> [Exercise requirements]: Locate, in the data below, the line that contains "You are a GUI" and the line that contains "Meetings (468, 85)"; reproduce exactly those two lines and every line between them, nothing more.

> [Available data]:
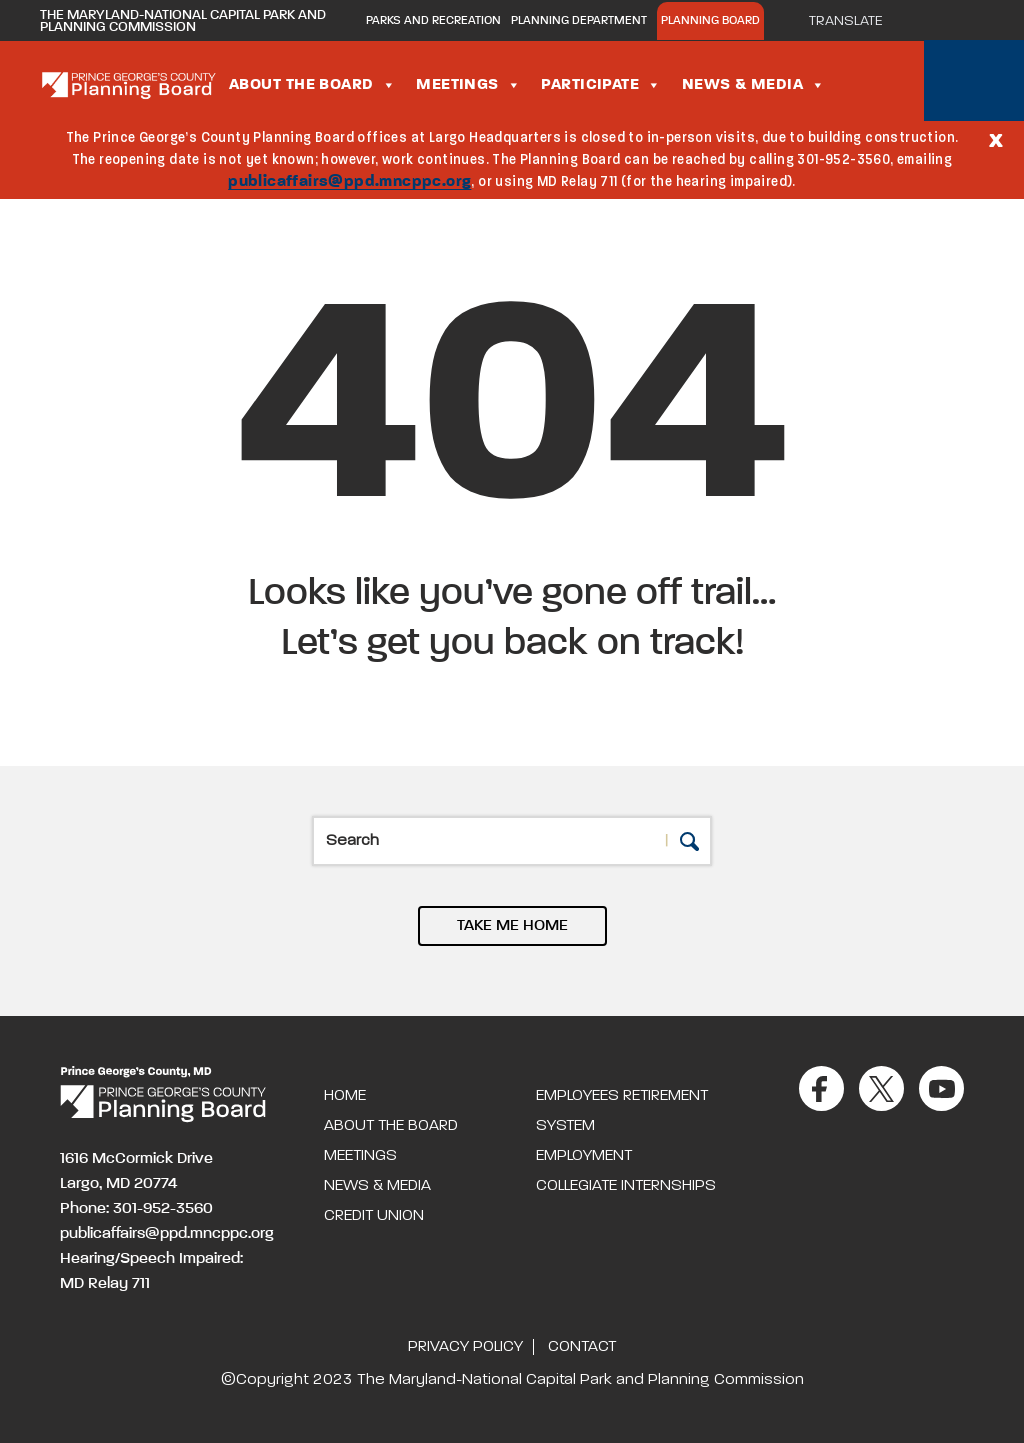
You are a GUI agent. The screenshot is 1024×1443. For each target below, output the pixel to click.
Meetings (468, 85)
...
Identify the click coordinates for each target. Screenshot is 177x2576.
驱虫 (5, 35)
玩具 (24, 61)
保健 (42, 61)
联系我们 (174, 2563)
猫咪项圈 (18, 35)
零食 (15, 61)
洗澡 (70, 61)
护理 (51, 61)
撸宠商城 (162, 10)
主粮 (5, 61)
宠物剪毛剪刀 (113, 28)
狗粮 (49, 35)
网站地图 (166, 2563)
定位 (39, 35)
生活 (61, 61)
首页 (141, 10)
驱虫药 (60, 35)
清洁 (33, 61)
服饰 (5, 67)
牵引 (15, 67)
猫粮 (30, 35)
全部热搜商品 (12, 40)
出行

> [Reply to the task]:
You are a GUI agent. The screenshot is 1024×1443. For each target below, output the pixel to click.
Meetings (468, 85)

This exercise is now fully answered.